═════ Record excerpts

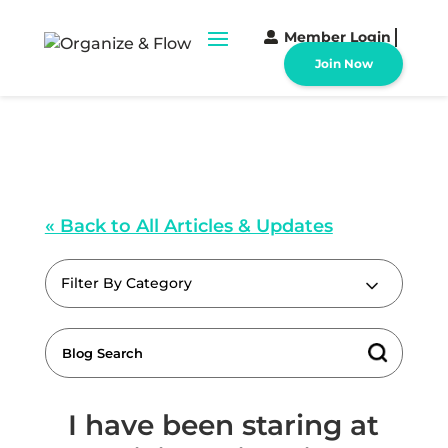
Member Login
Join Now
« Back to All Articles & Updates
Filter By Category
I have been staring at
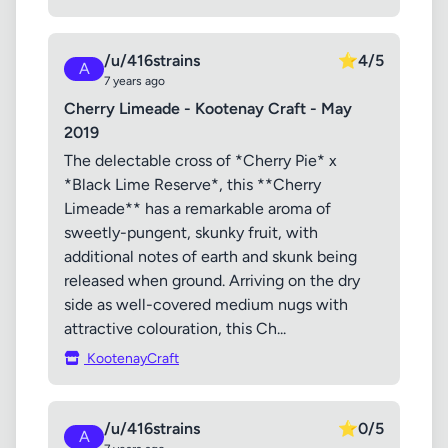
/u/416strains
⭐
4/5
A
7 years ago
Cherry Limeade - Kootenay Craft - May
2019
The delectable cross of *Cherry Pie* x
*Black Lime Reserve*, this **Cherry
Limeade** has a remarkable aroma of
sweetly-pungent, skunky fruit, with
additional notes of earth and skunk being
released when ground. Arriving on the dry
side as well-covered medium nugs with
attractive colouration, this Ch...
KootenayCraft
/u/416strains
⭐
0/5
A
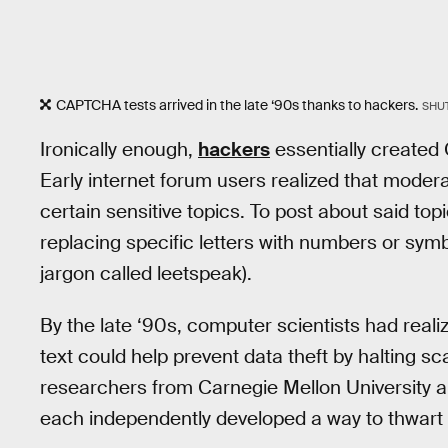
CAPTCHA tests arrived in the late ‘90s thanks to hackers.
SHU
Ironically enough,
hackers
essentially created
Early internet forum users realized that mode
certain sensitive topics. To post about said top
replacing specific letters with numbers or symb
jargon called leetspeak).
By the late ‘90s, computer scientists had real
text could help prevent data theft by halting 
researchers from Carnegie Mellon University
each independently developed a way to thwart b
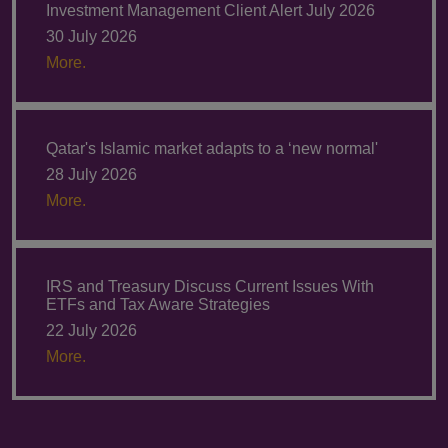
Investment Management Client Alert July 2026
30 July 2026
More.
Qatar's Islamic market adapts to a ‘new normal'
28 July 2026
More.
IRS and Treasury Discuss Current Issues With
ETFs and Tax Aware Strategies
22 July 2026
More.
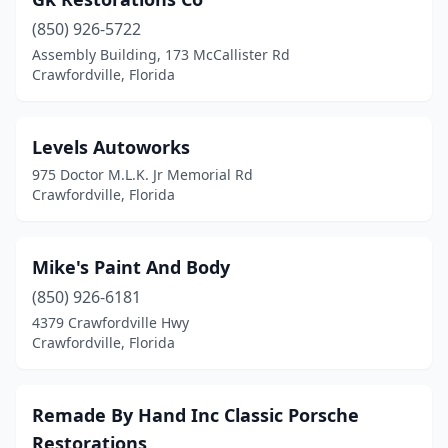
(850) 926-5722
Assembly Building, 173 McCallister Rd
Crawfordville, Florida
Levels Autoworks
975 Doctor M.L.K. Jr Memorial Rd
Crawfordville, Florida
Mike's Paint And Body
(850) 926-6181
4379 Crawfordville Hwy
Crawfordville, Florida
Remade By Hand Inc Classic Porsche
Restorations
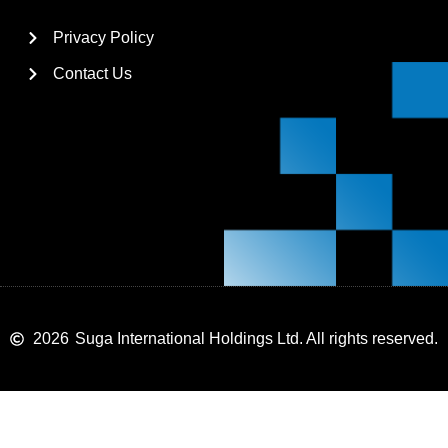
Privacy Policy
Contact Us
2026
Suga International Holdings Ltd. All rights reserved.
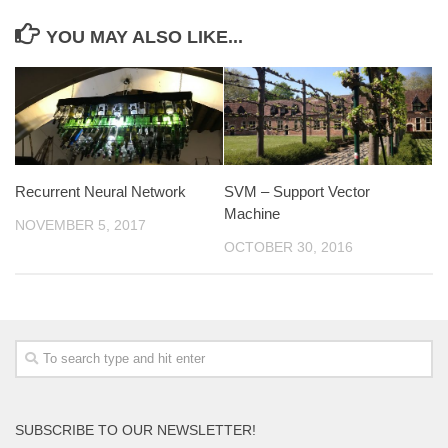
YOU MAY ALSO LIKE...
Recurrent Neural Network
SVM – Support Vector
Machine
NOVEMBER 5, 2017
OCTOBER 30, 2016
SUBSCRIBE TO OUR NEWSLETTER!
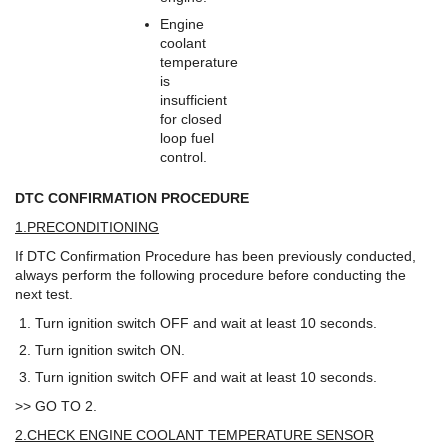
Engine
coolant
temperature
is
insufficient
for closed
loop fuel
control.
DTC CONFIRMATION PROCEDURE
1.PRECONDITIONING
If DTC Confirmation Procedure has been previously conducted,
always perform the following procedure before conducting the
next test.
Turn ignition switch OFF and wait at least 10 seconds.
Turn ignition switch ON.
Turn ignition switch OFF and wait at least 10 seconds.
>> GO TO 2.
2.CHECK ENGINE COOLANT TEMPERATURE SENSOR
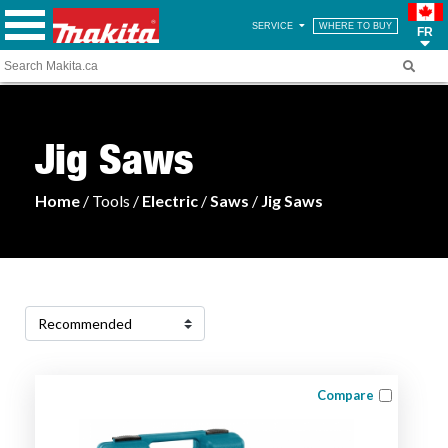
SERVICE
WHERE TO BUY
FR
Jig Saws
Home
/ Tools /
Electric
/
Saws
/
Jig Saws
Compare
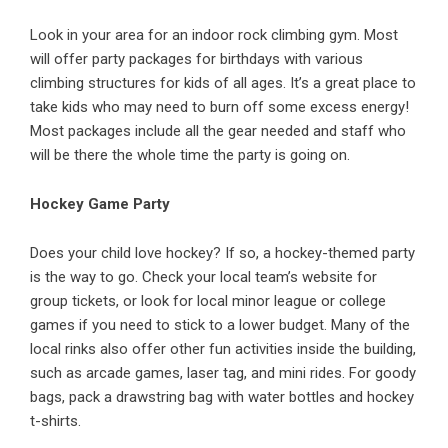
Look in your area for an indoor rock climbing gym. Most
will offer party packages for birthdays with various
climbing structures for kids of all ages. It’s a great place to
take kids who may need to burn off some excess energy!
Most packages include all the gear needed and staff who
will be there the whole time the party is going on.
Hockey Game Party
Does your child love hockey? If so, a hockey-themed party
is the way to go. Check your local team’s website for
group tickets, or look for local minor league or college
games if you need to stick to a lower budget. Many of the
local rinks also offer other fun activities inside the building,
such as arcade games, laser tag, and mini rides. For goody
bags, pack a drawstring bag with water bottles and hockey
t-shirts.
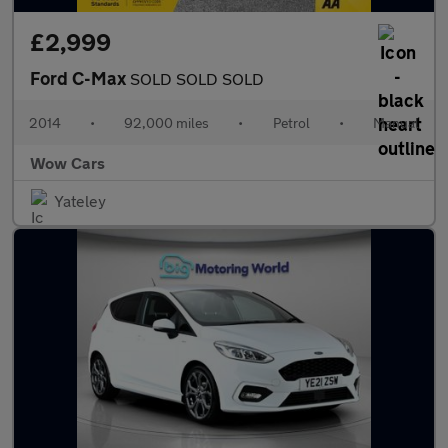
£2,999
Ford C-Max
SOLD SOLD SOLD
2014
•
92,000 miles
•
Petrol
•
Manual
Wow Cars
Yateley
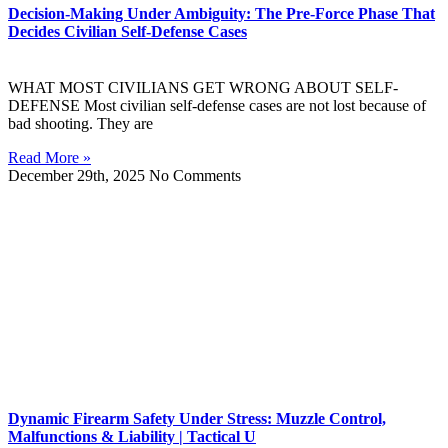
Decision-Making Under Ambiguity: The Pre-Force Phase That
Decides Civilian Self-Defense Cases
WHAT MOST CIVILIANS GET WRONG ABOUT SELF-
DEFENSE Most civilian self-defense cases are not lost because of
bad shooting. They are
Read More »
December 29th, 2025
No Comments
Dynamic Firearm Safety Under Stress: Muzzle Control,
Malfunctions & Liability | Tactical U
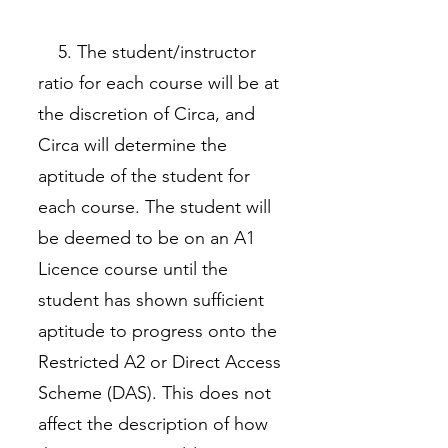
5. The student/instructor
ratio for each course will be at
the discretion of Circa, and
Circa will determine the
aptitude of the student for
each course. The student will
be deemed to be on an A1
Licence course until the
student has shown sufficient
aptitude to progress onto the
Restricted A2 or Direct Access
Scheme (DAS). This does not
affect the description of how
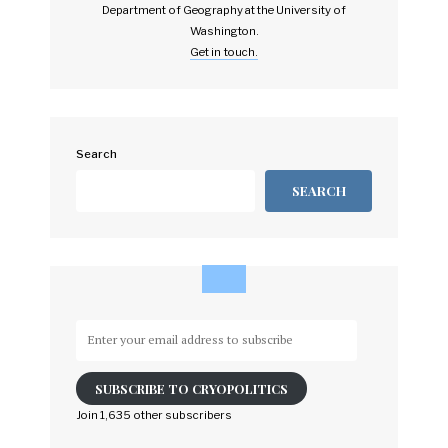
Department of Geography at the University of
Washington.
Get in touch.
Search
SEARCH
Enter
your
email
SUBSCRIBE TO CRYOPOLITICS
address
to
Join 1,635 other subscribers
subscribe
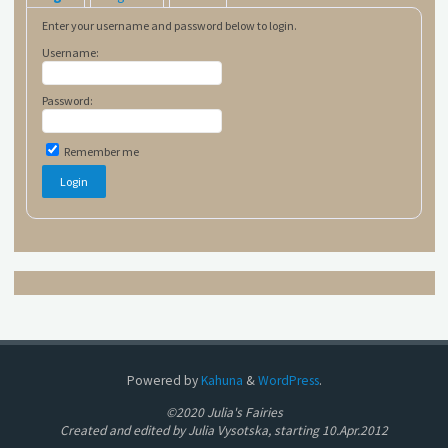
Enter your username and password below to login.
Username:
Password:
Remember me
Powered by
Kahuna
&
WordPress
.
©2020 Julia's Fairies
Created and edited by Julia Vysotska, starting 10.Apr.2012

══════════

__Work item__. Set every record down verbatim. No pictures belong in the copy.

__Output__.
Member Login
Join Now
« Back to All Articles & Updates
Filter By Category
I have been staring at
/u/416strains
⭐
4/5
A
7 years ago
Cherry Limeade - Kootenay Craft - May
2019
The delectable cross of *Cherry Pie* x
*Black Lime Reserve*, this **Cherry
Limeade** has a remarkable aroma of
sweetly-pungent, skunky fruit, with
additional notes of earth and skunk being
released when ground. Arriving on the dry
side as well-covered medium nugs with
attractive colouration, this Ch...
KootenayCraft
/u/416strains
⭐
0/5
A
CAPTCHA tests arrived in the late ‘90s thanks to hackers.
SHU
Ironically enough,
hackers
essentially created
Early internet forum users realized that mode
certain sensitive topics. To post about said top
replacing specific letters with numbers or symb
jargon called leetspeak).
By the late ‘90s, computer scientists had real
text could help prevent data theft by halting 
researchers from Carnegie Mellon University
each independently developed a way to thwart b
Investment Management Client Alert July 2026
30 July 2026
More.
Qatar's Islamic market adapts to a ‘new normal'
28 July 2026
More.
IRS and Treasury Discuss Current Issues With
ETFs and Tax Aware Strategies
22 July 2026
More.
(850) 926-5722
Assembly Building, 173 McCallister Rd
Crawfordville, Florida
Levels Autoworks
975 Doctor M.L.K. Jr Memorial Rd
Crawfordville, Florida
Mike's Paint And Body
(850) 926-6181
4379 Crawfordville Hwy
Crawfordville, Florida
Remade By Hand Inc Classic Porsche
Restorations
Privacy Policy
Contact Us
2026
Suga International Holdings Ltd. All rights reserved.
YOU MAY ALSO LIKE...
Recurrent Neural Network
SVM – Support Vector
Machine
NOVEMBER 5, 2017
OCTOBER 30, 2016
SUBSCRIBE TO OUR NEWSLETTER!
Engine
coolant
temperature
is
insufficient
for closed
loop fuel
control.
DTC CONFIRMATION PROCEDURE
1.PRECONDITIONING
If DTC Confirmation Procedure has been previously conducted,
always perform the following procedure before conducting the
next test.
Turn ignition switch OFF and wait at least 10 seconds.
Turn ignition switch ON.
Turn ignition switch OFF and wait at least 10 seconds.
>> GO TO 2.
2.CHECK ENGINE COOLANT TEMPERATURE SENSOR
SERVICE
WHERE TO BUY
FR
Jig Saws
Home
/ Tools /
Electric
/
Saws
/
Jig Saws
Compare
Look in your area for an indoor rock climbing gym. Most
will offer party packages for birthdays with various
climbing structures for kids of all ages. It’s a great place to
take kids who may need to burn off some excess energy!
Most packages include all the gear needed and staff who
will be there the whole time the party is going on.
Hockey Game Party
Does your child love hockey? If so, a hockey-themed party
is the way to go. Check your local team’s website for
group tickets, or look for local minor league or college
games if you need to stick to a lower budget. Many of the
local rinks also offer other fun activities inside the building,
such as arcade games, laser tag, and mini rides. For goody
bags, pack a drawstring bag with water bottles and hockey
t-shirts.
£2,999
Ford C-Max
SOLD SOLD SOLD
2014
•
92,000 miles
•
Petrol
•
Manual
Wow Cars
Yateley
Decision-Making Under Ambiguity: The Pre-Force Phase That
Decides Civilian Self-Defense Cases
WHAT MOST CIVILIANS GET WRONG ABOUT SELF-
DEFENSE Most civilian self-defense cases are not lost because of
bad shooting. They are
Read More »
December 29th, 2025
No Comments
Dynamic Firearm Safety Under Stress: Muzzle Control,
Malfunctions & Liability | Tactical U
5. The student/instructor
ratio for each course will be at
the discretion of Circa, and
Circa will determine the
aptitude of the student for
each course. The student will
be deemed to be on an A1
Licence course until the
student has shown sufficient
aptitude to progress onto the
Restricted A2 or Direct Access
Scheme (DAS). This does not
affect the description of how
Department of Geography at the University of
Washington.
Get in touch.
Search
SEARCH
Enter
your
email
SUBSCRIBE TO CRYOPOLITICS
address
to
Join 1,635 other subscribers
subscribe
Enter your username and password below to login.
Username:
Password:
Remember me
Powered by
Kahuna
&
WordPress
.
©2020 Julia's Fairies
Created and edited by Julia Vysotska, starting 10.Apr.2012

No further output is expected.